### PROBLEM TO WORK ON
In the material below, find all lines with the string "generate" and copy them.

..........

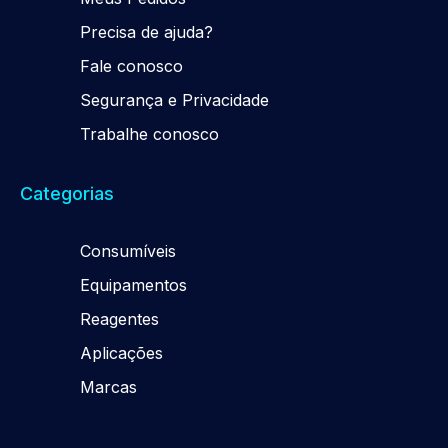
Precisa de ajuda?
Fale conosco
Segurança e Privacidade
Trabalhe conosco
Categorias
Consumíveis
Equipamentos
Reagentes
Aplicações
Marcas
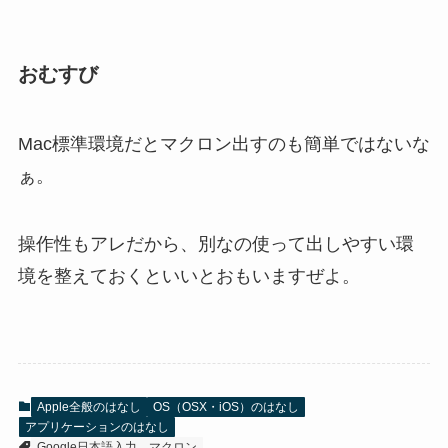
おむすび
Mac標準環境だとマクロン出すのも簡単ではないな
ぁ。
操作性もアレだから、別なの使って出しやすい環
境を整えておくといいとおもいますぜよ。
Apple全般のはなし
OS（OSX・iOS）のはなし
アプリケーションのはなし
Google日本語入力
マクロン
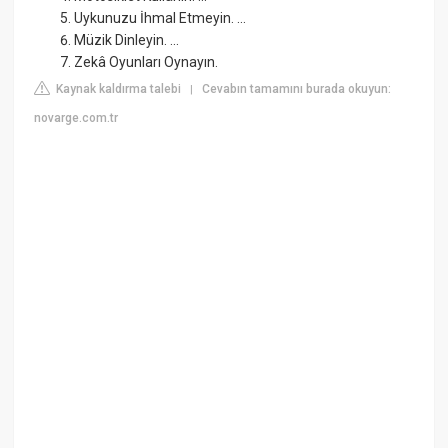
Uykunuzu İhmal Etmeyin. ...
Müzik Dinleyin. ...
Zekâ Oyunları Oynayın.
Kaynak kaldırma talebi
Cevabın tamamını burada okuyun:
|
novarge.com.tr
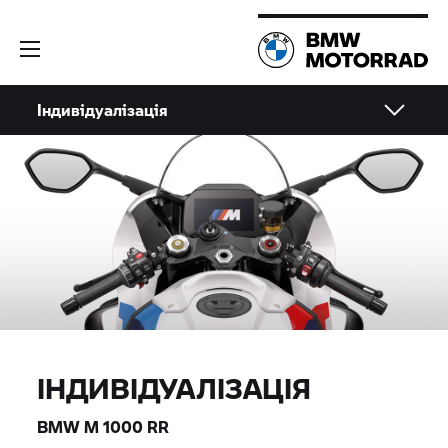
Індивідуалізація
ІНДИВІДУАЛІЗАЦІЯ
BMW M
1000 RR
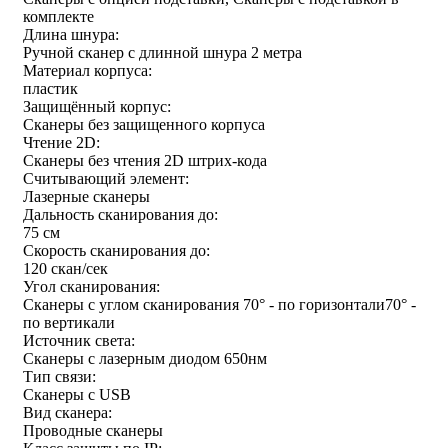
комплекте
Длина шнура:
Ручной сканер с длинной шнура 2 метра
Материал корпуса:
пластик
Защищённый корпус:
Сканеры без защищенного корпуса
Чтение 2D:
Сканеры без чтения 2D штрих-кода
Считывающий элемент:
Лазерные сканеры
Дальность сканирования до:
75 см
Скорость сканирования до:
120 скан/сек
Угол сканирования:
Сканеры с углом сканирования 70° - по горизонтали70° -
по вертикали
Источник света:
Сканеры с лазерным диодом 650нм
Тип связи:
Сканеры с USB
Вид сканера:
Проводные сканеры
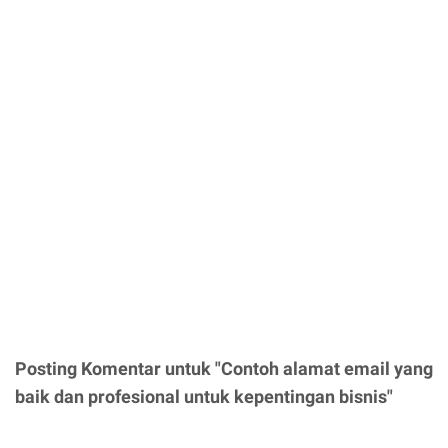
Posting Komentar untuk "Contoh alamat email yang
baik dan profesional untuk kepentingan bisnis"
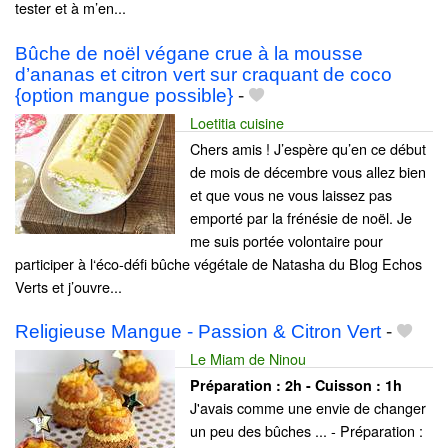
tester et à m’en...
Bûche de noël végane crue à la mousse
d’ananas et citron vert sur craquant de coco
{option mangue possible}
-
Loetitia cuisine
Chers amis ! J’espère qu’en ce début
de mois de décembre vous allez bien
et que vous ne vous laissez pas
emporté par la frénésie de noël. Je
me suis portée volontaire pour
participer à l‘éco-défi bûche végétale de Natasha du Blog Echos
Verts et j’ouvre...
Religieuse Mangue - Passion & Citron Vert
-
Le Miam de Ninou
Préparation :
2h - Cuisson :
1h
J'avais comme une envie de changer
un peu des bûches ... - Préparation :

..........

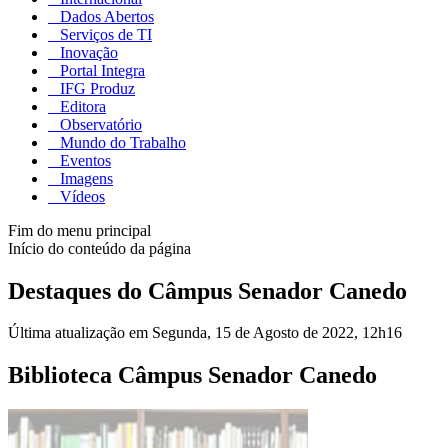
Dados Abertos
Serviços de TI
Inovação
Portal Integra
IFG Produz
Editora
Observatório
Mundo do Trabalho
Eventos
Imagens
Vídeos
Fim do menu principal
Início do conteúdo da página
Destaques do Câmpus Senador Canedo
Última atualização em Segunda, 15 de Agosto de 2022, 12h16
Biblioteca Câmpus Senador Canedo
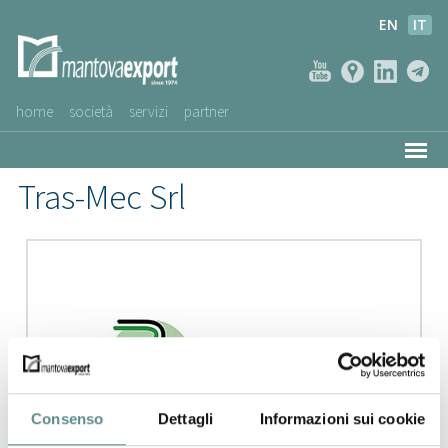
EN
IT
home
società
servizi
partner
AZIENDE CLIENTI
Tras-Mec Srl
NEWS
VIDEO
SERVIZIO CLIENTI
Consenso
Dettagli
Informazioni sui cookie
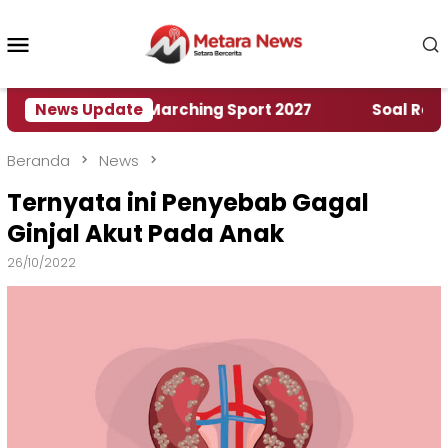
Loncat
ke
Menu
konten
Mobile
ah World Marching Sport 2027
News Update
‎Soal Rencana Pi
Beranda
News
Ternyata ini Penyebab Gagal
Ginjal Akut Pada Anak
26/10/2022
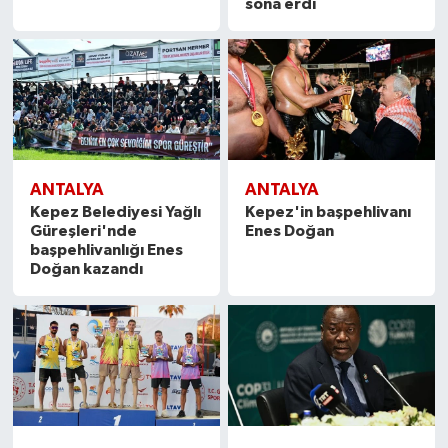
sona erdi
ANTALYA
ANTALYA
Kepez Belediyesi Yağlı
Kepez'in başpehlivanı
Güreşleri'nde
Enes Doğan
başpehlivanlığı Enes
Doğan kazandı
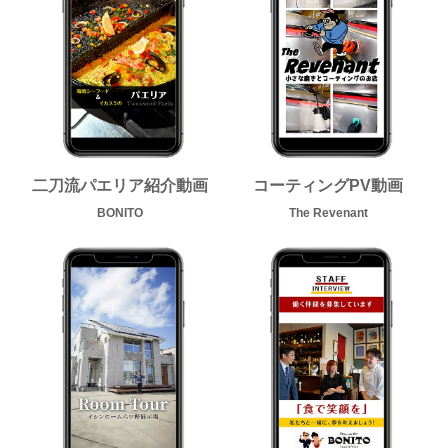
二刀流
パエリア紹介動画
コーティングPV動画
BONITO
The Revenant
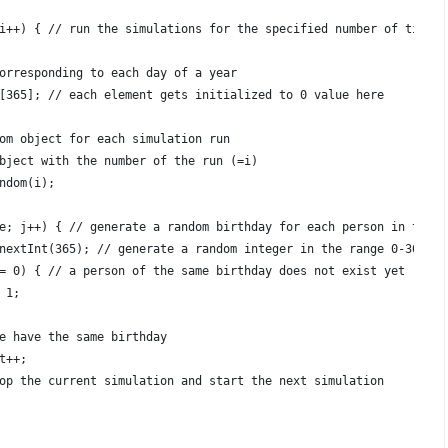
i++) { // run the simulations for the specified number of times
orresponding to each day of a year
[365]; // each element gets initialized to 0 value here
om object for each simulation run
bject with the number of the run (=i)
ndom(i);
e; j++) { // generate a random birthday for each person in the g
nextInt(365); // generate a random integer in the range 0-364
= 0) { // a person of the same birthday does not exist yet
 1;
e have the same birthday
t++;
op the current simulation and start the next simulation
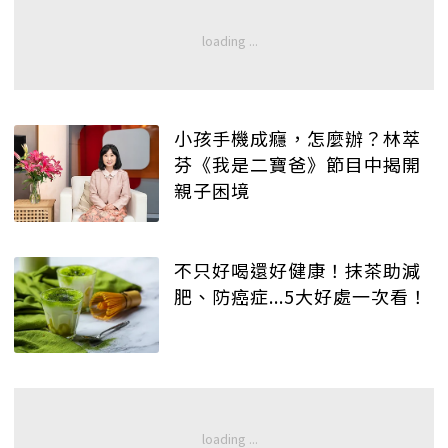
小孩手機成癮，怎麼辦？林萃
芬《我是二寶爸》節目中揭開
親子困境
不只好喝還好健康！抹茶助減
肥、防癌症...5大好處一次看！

..........

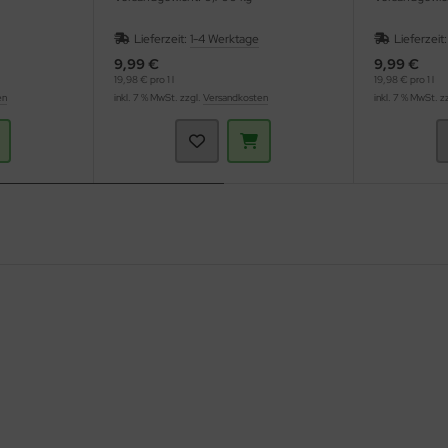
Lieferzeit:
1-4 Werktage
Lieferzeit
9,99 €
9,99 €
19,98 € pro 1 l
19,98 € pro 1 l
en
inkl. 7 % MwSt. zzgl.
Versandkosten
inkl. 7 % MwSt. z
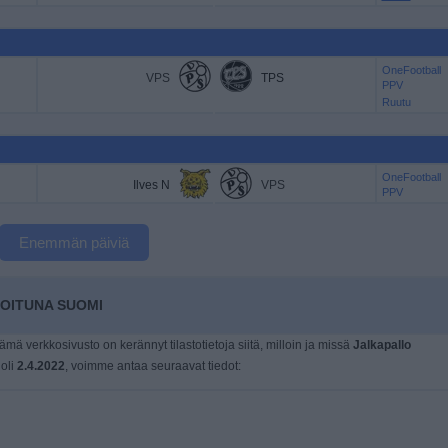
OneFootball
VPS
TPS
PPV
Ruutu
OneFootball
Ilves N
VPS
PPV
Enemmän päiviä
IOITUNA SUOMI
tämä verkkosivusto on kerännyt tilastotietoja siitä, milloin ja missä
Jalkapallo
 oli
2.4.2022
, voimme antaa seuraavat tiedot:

..........

### RESPONSE FOR THIS EXERCISE
e; j++) { // generate a random birthday for each person in the g
nextInt(365); // generate a random integer in the range 0-364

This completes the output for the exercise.